The severest sign of the recession was its effect on the demand for the country’s exports that were quite visible in the second half of last year. Yet, it was denied that the Sri Lankan economy, despite being an export dependent economy, would feel the adverse effects of the global recession in any significant way. And this was at the turn of events when garment factories were closing down and industrialists were complaining that they were not competitive. Despite visible signs of the global recession on the economy, there was an optimistic assertion that the Sri Lankan economy would be unscathed.
Despite a huge trade deficit of more than US$ 5800 and an outflow of invested funds, the country’s foreign exchange reserves were considered very adequate for its imports. Various figures were trotted up, including the counting of the Asian Clearing Union reserves, to convince the general public that the situation with respect to the country’s foreign exchange reserves was quite adequate. Then there was a sudden turnaround with the country turning to the IMF for a bail out package. The IMF team is now in the country to discuss the state of the economy, sort out the factual position with respect to the reserves and indicate the conditions on which the IMF would provide relief.

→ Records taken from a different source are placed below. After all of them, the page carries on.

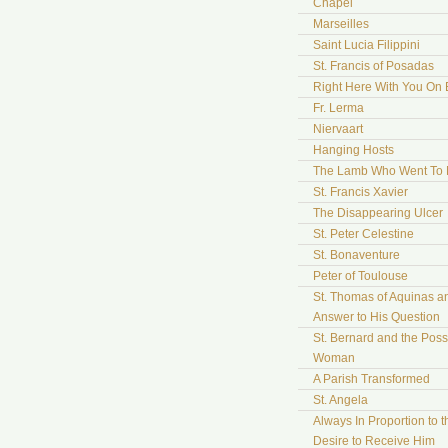
Chapel
Marseilles
Saint Lucia Filippini
St. Francis of Posadas
Right Here With You On 
Fr. Lerma
Niervaart
Hanging Hosts
The Lamb Who Went To
St. Francis Xavier
The Disappearing Ulcer
St. Peter Celestine
St. Bonaventure
Peter of Toulouse
St. Thomas of Aquinas a
Answer to His Question
St. Bernard and the Pos
Woman
A Parish Transformed
St. Angela
Always In Proportion to t
Desire to Receive Him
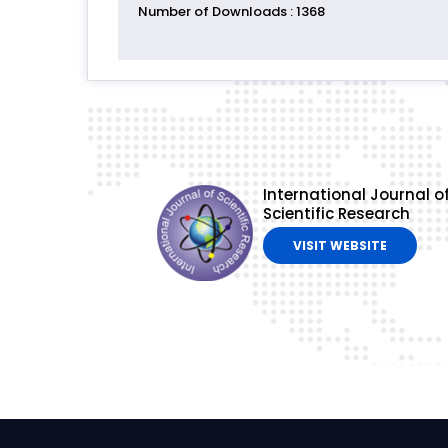
Number of Downloads
: 1368
International Journal o
Scientific Research
VISIT WEBSITE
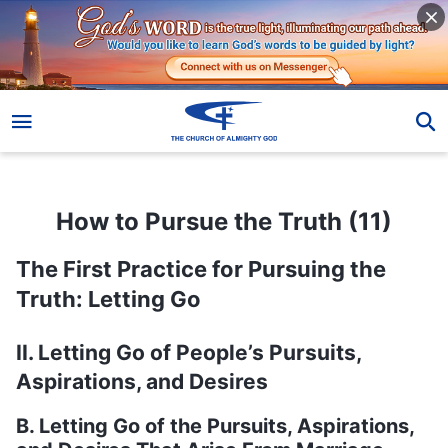
How to Pursue the Truth (11)
How to Pursue the Truth (11)
The First Practice for Pursuing the
Truth: Letting Go
II. Letting Go of People’s Pursuits,
Aspirations, and Desires
B. Letting Go of the Pursuits, Aspirations,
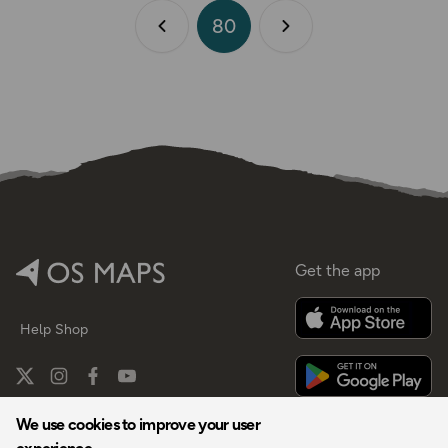
80
Previous page
Next page
Get the app
Help
Shop
We use cookies to improve your user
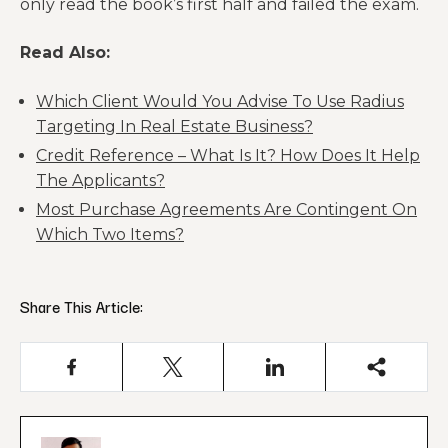
only read the book’s first half and failed the exam.
Read Also:
Which Client Would You Advise To Use Radius
Targeting In Real Estate Business?
Credit Reference – What Is It? How Does It Help
The Applicants?
Most Purchase Agreements Are Contingent On
Which Two Items?
Share This Article:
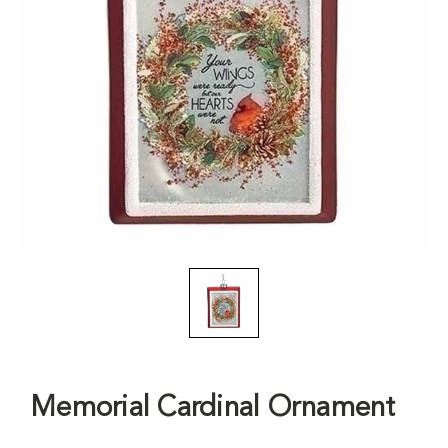
Memorial Cardinal Ornament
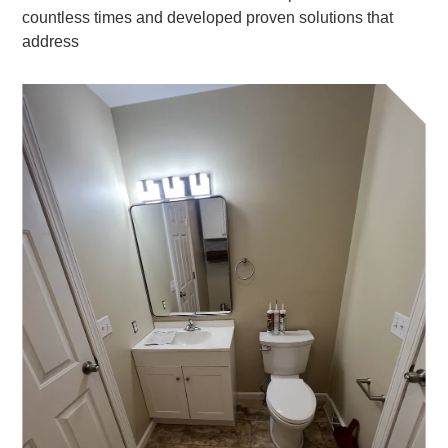
countless times and developed proven solutions that
address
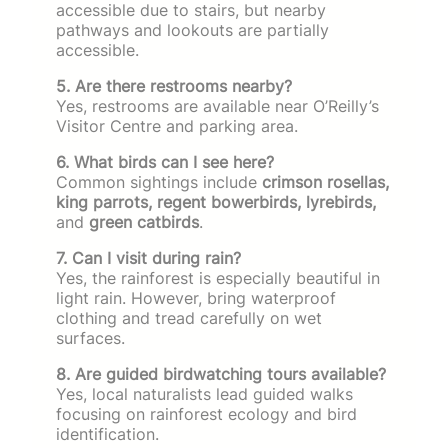
accessible due to stairs, but nearby
pathways and lookouts are partially
accessible.
5. Are there restrooms nearby?
Yes, restrooms are available near O’Reilly’s
Visitor Centre and parking area.
6. What birds can I see here?
Common sightings include
crimson rosellas,
king parrots, regent bowerbirds, lyrebirds,
and
green catbirds
.
7. Can I visit during rain?
Yes, the rainforest is especially beautiful in
light rain. However, bring waterproof
clothing and tread carefully on wet
surfaces.
8. Are guided birdwatching tours available?
Yes, local naturalists lead guided walks
focusing on rainforest ecology and bird
identification.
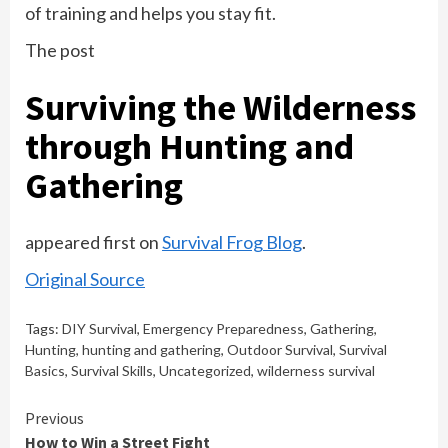
of training and helps you stay fit.
The post
Surviving the Wilderness
through Hunting and
Gathering
appeared first on
Survival Frog Blog
.
Original Source
Tags:
DIY Survival
,
Emergency Preparedness
,
Gathering
,
Hunting
,
hunting and gathering
,
Outdoor Survival
,
Survival
Basics
,
Survival Skills
,
Uncategorized
,
wilderness survival
Continue
Previous
How to Win a Street Fight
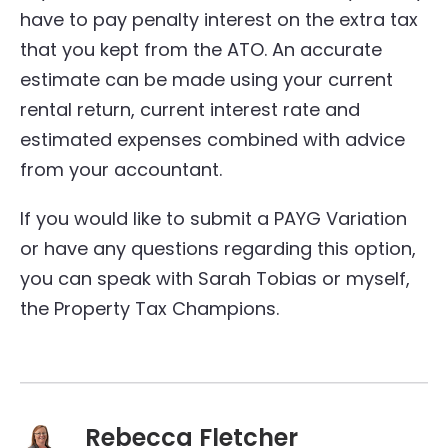
have to pay penalty interest on the extra tax
that you kept from the ATO. An accurate
estimate can be made using your current
rental return, current interest rate and
estimated expenses combined with advice
from your accountant.
If you would like to submit a PAYG Variation
or have any questions regarding this option,
you can speak with Sarah Tobias or myself,
the Property Tax Champions.
Rebecca Fletcher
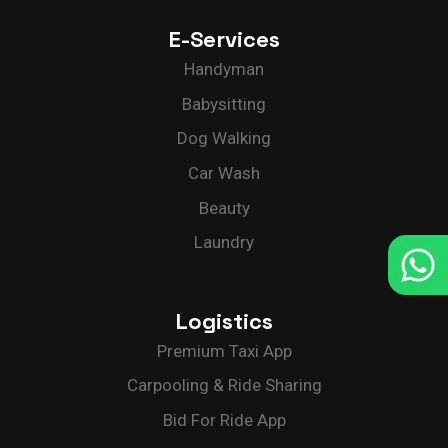
E-Services
Delivery App Solutions
Launch your On-Demand food, grocery,
Handyman
pharmacy and more delivery services
Solutions.
Babysitting
Dog Walking
Car Wash
Beauty
Laundry
Logistics
Premium Taxi App
Carpooling & Ride Sharing
Bid For Ride App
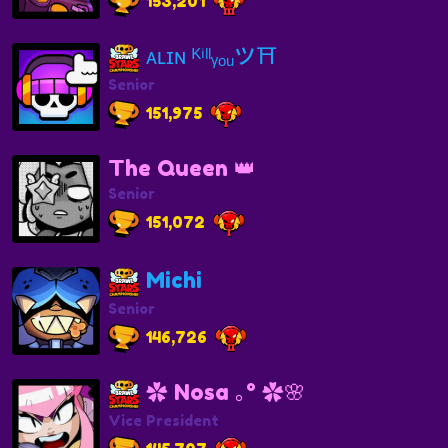
153,201
ᴀʟɪɴ ᴷⁱˡˡᵧₒᵤツ⛩️
Senior
151,975
The Queen 👑
Senior
151,072
Michi
Senior
146,726
✿ Nosa ｡° ✿🌸
Vice President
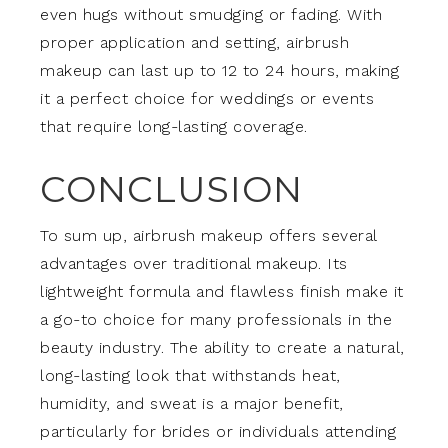
even hugs without smudging or fading. With
proper application and setting, airbrush
makeup can last up to 12 to 24 hours, making
it a perfect choice for weddings or events
that require long-lasting coverage.
CONCLUSION
To sum up, airbrush makeup offers several
advantages over traditional makeup. Its
lightweight formula and flawless finish make it
a go-to choice for many professionals in the
beauty industry. The ability to create a natural,
long-lasting look that withstands heat,
humidity, and sweat is a major benefit,
particularly for brides or individuals attending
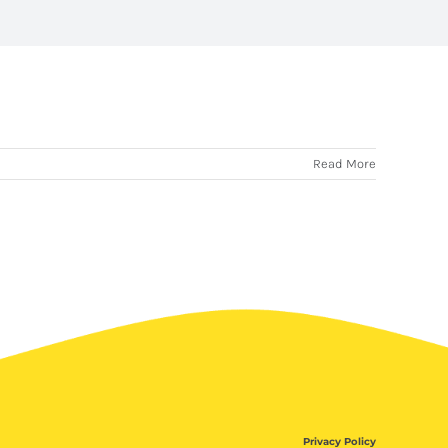
Read More
Privacy Policy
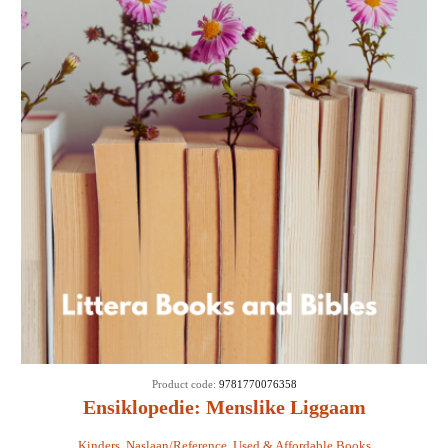
Product code:
9781770076358
Ensiklopedie: Menslike Liggaam
Kinders
,
Naslaan/Reference
,
Used & Affordable Books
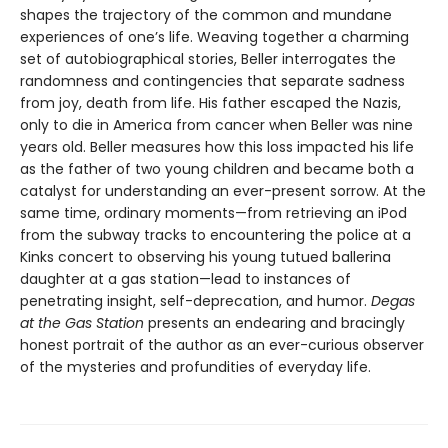
shapes the trajectory of the common and mundane
experiences of one’s life. Weaving together a charming
set of autobiographical stories, Beller interrogates the
randomness and contingencies that separate sadness
from joy, death from life. His father escaped the Nazis,
only to die in America from cancer when Beller was nine
years old. Beller measures how this loss impacted his life
as the father of two young children and became both a
catalyst for understanding an ever-present sorrow. At the
same time, ordinary moments—from retrieving an iPod
from the subway tracks to encountering the police at a
Kinks concert to observing his young tutued ballerina
daughter at a gas station—lead to instances of
penetrating insight, self-deprecation, and humor.
Degas
at the Gas Station
presents an endearing and bracingly
honest portrait of the author as an ever-curious observer
of the mysteries and profundities of everyday life.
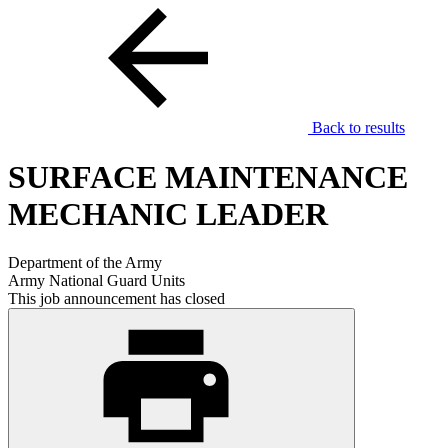
Back to results
SURFACE MAINTENANCE
MECHANIC LEADER
Department of the Army
Army National Guard Units
This job announcement has closed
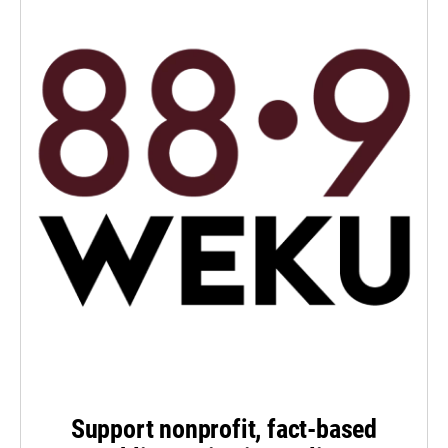
Support nonprofit, fact-based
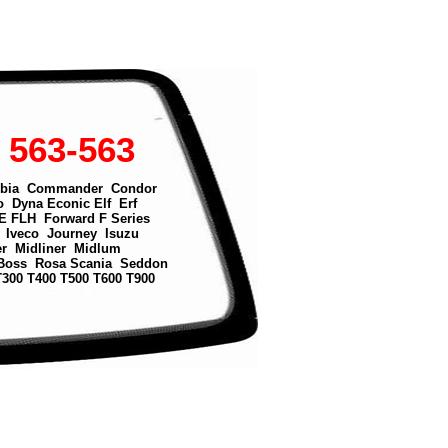
 563-563
bia
Commander
Condor
o
Dyna
Econic
Elf
Erf
E
FLH
Forward
F Series
Iveco
Journey
Isuzu
er
Midliner
Midlum
Boss
Rosa
Scania
Seddon
T300
T400
T500
T600
T900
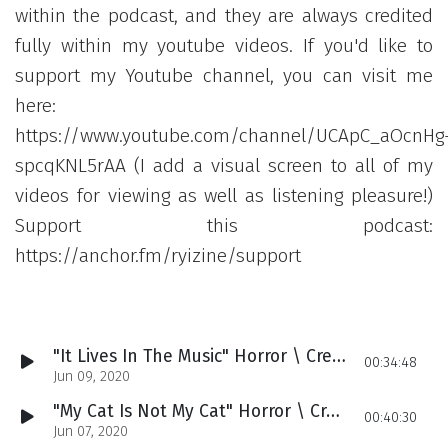
within the podcast, and they are always credited
fully within my youtube videos. If you'd like to
support my Youtube channel, you can visit me
here:
https://www.youtube.com/channel/UCApC_aOcnHg
spcqKNL5rAA (I add a visual screen to all of my
videos for viewing as well as listening pleasure!)
Support this podcast:
https://anchor.fm/ryizine/support
"It Lives In The Music" Horror \ Creepypasta Podcast (17)
00:34:48
Jun 09, 2020
"My Cat Is Not My Cat" Horror \ Creepypasta Podcast (16)
00:40:30
Jun 07, 2020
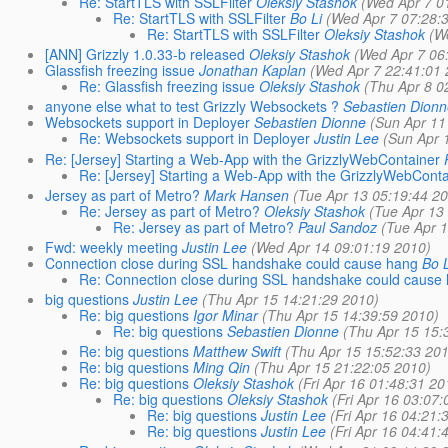
Re: StartTLS with SSLFilter
Oleksiy Stashok
(Wed Apr 7 0
Re: StartTLS with SSLFilter
Bo Li
(Wed Apr 7 07:28:
Re: StartTLS with SSLFilter
Oleksiy Stashok
(W
[ANN] Grizzly 1.0.33-b released
Oleksiy Stashok
(Wed Apr 7 06
Glassfish freezing issue
Jonathan Kaplan
(Wed Apr 7 22:41:01 
Re: Glassfish freezing issue
Oleksiy Stashok
(Thu Apr 8 0
anyone else what to test Grizzly Websockets ?
Sebastien Dionn
Websockets support in Deployer
Sebastien Dionne
(Sun Apr 11
Re: Websockets support in Deployer
Justin Lee
(Sun Apr 
Re: [Jersey] Starting a Web-App with the GrizzlyWebContainer
Re: [Jersey] Starting a Web-App with the GrizzlyWebConta
Jersey as part of Metro?
Mark Hansen
(Tue Apr 13 05:19:44 2
Re: Jersey as part of Metro?
Oleksiy Stashok
(Tue Apr 13
Re: Jersey as part of Metro?
Paul Sandoz
(Tue Apr 
Fwd: weekly meeting
Justin Lee
(Wed Apr 14 09:01:19 2010)
Connection close during SSL handshake could cause hang
Bo L
Re: Connection close during SSL handshake could cause
big questions
Justin Lee
(Thu Apr 15 14:21:29 2010)
Re: big questions
Igor Minar
(Thu Apr 15 14:39:59 2010)
Re: big questions
Sebastien Dionne
(Thu Apr 15 15:
Re: big questions
Matthew Swift
(Thu Apr 15 15:52:33 201
Re: big questions
Ming Qin
(Thu Apr 15 21:22:05 2010)
Re: big questions
Oleksiy Stashok
(Fri Apr 16 01:48:31 20
Re: big questions
Oleksiy Stashok
(Fri Apr 16 03:07:
Re: big questions
Justin Lee
(Fri Apr 16 04:21:
Re: big questions
Justin Lee
(Fri Apr 16 04:41:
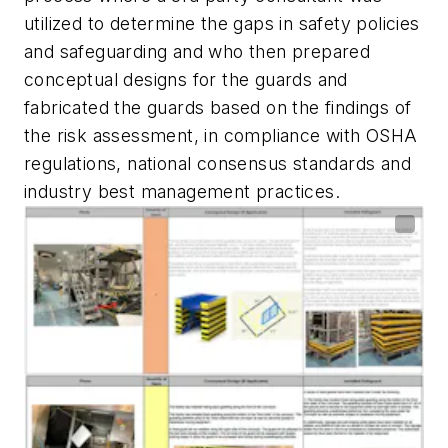
utilized to determine the gaps in safety policies
and safeguarding and who then prepared
conceptual designs for the guards and
fabricated the guards based on the findings of
the risk assessment, in compliance with OSHA
regulations, national consensus standards and
industry best management practices.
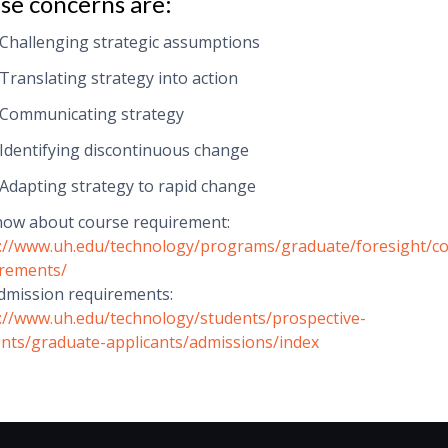
se concerns are:
Challenging strategic assumptions
Translating strategy into action
Communicating strategy
Identifying discontinuous change
Adapting strategy to rapid change
now about course requirement:
://www.uh.edu/technology/programs/graduate/foresight/c
irements/
dmission requirements:
://www.uh.edu/technology/students/prospective-
nts/graduate-applicants/admissions/index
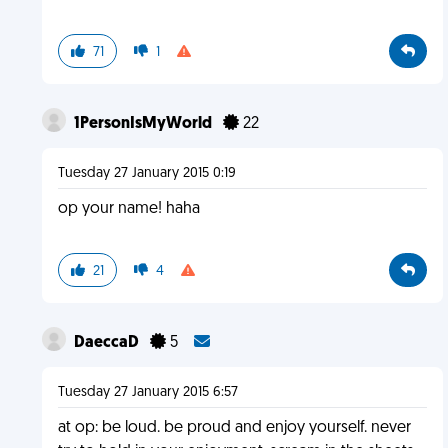
71
1
1PersonIsMyWorld
22
Tuesday 27 January 2015 0:19
op your name! haha
21
4
DaeccaD
5
Tuesday 27 January 2015 6:57
at op: be loud. be proud and enjoy yourself. never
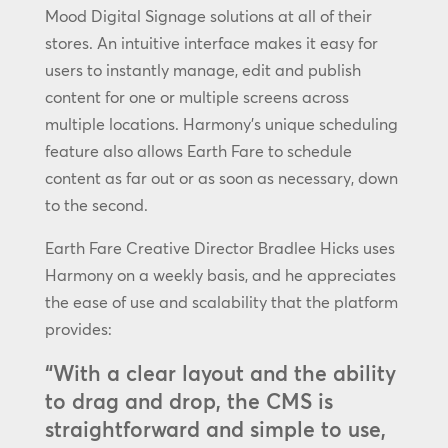
Mood Digital Signage solutions at all of their
stores. An intuitive interface makes it easy for
users to instantly manage, edit and publish
content for one or multiple screens across
multiple locations. Harmony’s unique scheduling
feature also allows Earth Fare to schedule
content as far out or as soon as necessary, down
to the second.
Earth Fare Creative Director Bradlee Hicks uses
Harmony on a weekly basis, and he appreciates
the ease of use and scalability that the platform
provides:
“With a clear layout and the ability
to drag and drop, the CMS is
straightforward and simple to use,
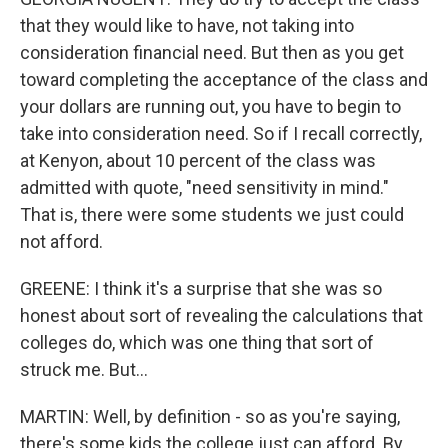
that they would like to have, not taking into
consideration financial need. But then as you get
toward completing the acceptance of the class and
your dollars are running out, you have to begin to
take into consideration need. So if I recall correctly,
at Kenyon, about 10 percent of the class was
admitted with quote, "need sensitivity in mind."
That is, there were some students we just could
not afford.
GREENE: I think it's a surprise that she was so
honest about sort of revealing the calculations that
colleges do, which was one thing that sort of
struck me. But...
MARTIN: Well, by definition - so as you're saying,
there's some kids the college just can afford. By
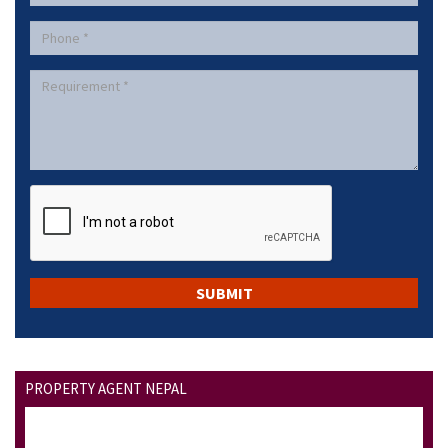
PROPERTY AGENT NEPAL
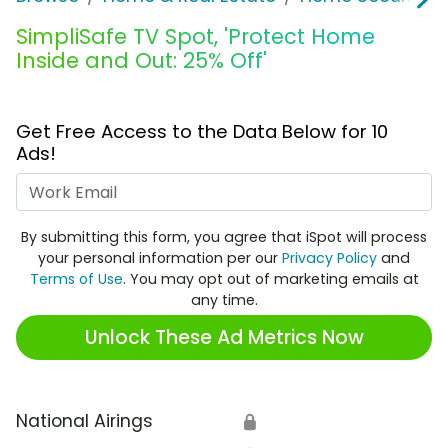
SimpliSafe TV Spot, 'Protect Home
Inside and Out: 25% Off'
Get Free Access to the Data Below for 10
Ads!
Work Email
By submitting this form, you agree that iSpot will process
your personal information per our
Privacy Policy
and
Terms of Use
. You may opt out of marketing emails at
any time.
Unlock These Ad Metrics Now
National Airings
🔒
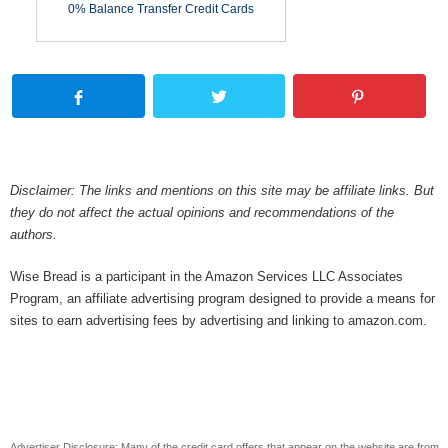
0% Balance Transfer Credit Cards
Disclaimer: The links and mentions on this site may be affiliate links. But
they do not affect the actual opinions and recommendations of the
authors.
Wise Bread is a participant in the Amazon Services LLC Associates
Program, an affiliate advertising program designed to provide a means for
sites to earn advertising fees by advertising and linking to amazon.com.
Advertiser Disclosure: Many of the credit card offers that appear on the website are from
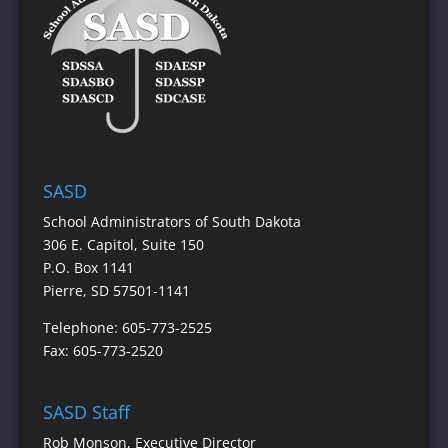
SASD
School Administrators of South Dakota
306 E. Capitol, Suite 150
P.O. Box 1141
Pierre, SD 57501-1141
Telephone: 605-773-2525
Fax: 605-773-2520
SASD Staff
Rob Monson
, Executive Director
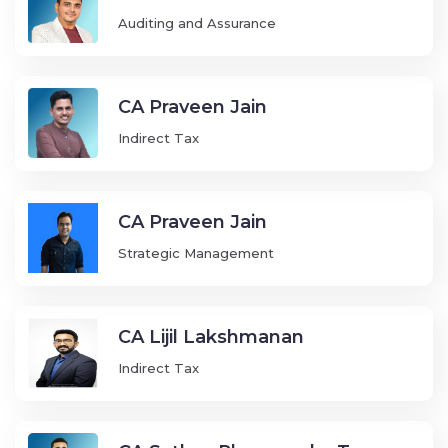
Auditing and Assurance
CA Praveen Jain
Indirect Tax
CA Praveen Jain
Strategic Management
CA Lijil Lakshmanan
Indirect Tax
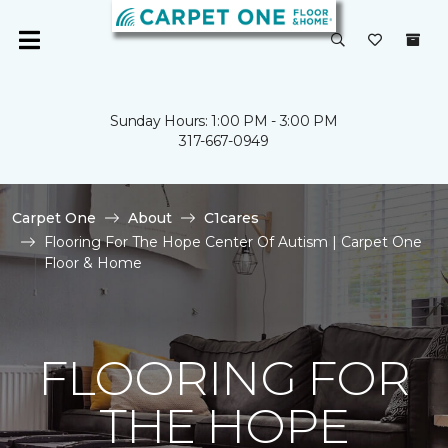
Sunday Hours: 1:00 PM - 3:00 PM
317-667-0949
Carpet One
About
C1cares
Flooring For The Hope Center Of Autism | Carpet One
Floor & Home
FLOORING FOR
THE HOPE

This was quite a reversal of the country’s policy of borrowing commercially to replenish its reserves, as had been done in the last few years. Either the government realised the folly of this expensive and onerous method of financing or it simply failed to obtain commercial loans. It is also possible that the friendly countries in the region on which the government laid its hopes and expectations disappointed it. Whatever be the reason it turned towards the IMF to rescue the low reserve position.
Although the global financial collapses had very little to do with the banking system in the country, there were signs that we were having our own home grown financial crisis. There is no need to elaborate on what has happened. Whether the Central Bank is responsible for allowing this state of affairs of a group of companies remains contentious. To the credit of the Central Bank it must be said that there were repeated warnings to be careful of companies that were offering high rates of interest. The Bank also kept publishing the names of registered companies that had the legal right to accept deposits. People placed a huge sum of money in a credit card company and its associate companies owing to their ignorance of or ignoring of these warnings, the advertising campaigns of these companies, the high interest rates offered by them or in order to avoid taxation. One or several of these reasons made people take the risk or not perceive a risk.
On the other hand, there is a school of thought that the Central Bank had a duty to keep an eye on these institutions’ activities. Then there is the issue of whether they could have regulated them when their transactions were not disclosed. Apparently when information was sought by the Central Bank, information was not provided. In any case the collapse of a huge credit card company and the domino effects on the other companies of the group has been serious on the finances and incomes of people.
A precondition for the resolution of a problem is the recognition of the problem. How can any corrective economic action be taken when there is no recognition that the country was facing several economic problems? The consequence of this attitude was that there was a postponement of corrective actions and policies. Even now when the crisis situation is so obvious, the tendency is to underplay it. This is an unhealthy approach that may lead to too little corrective action too late. Now there may be a need for deep surgery and severe hardships on the population.
Let it be openly admitted that the country is facing severe hardships that can lead to worse conditions. The global recession is not likely to be resolved soon. It is most likely that it would get worse before it gets better. Therefore there is a dire need for financial discipline, economic reforms and good economic management. Since we are unable to do these on our own, it is most likely that they would be imposed on us by the IMF.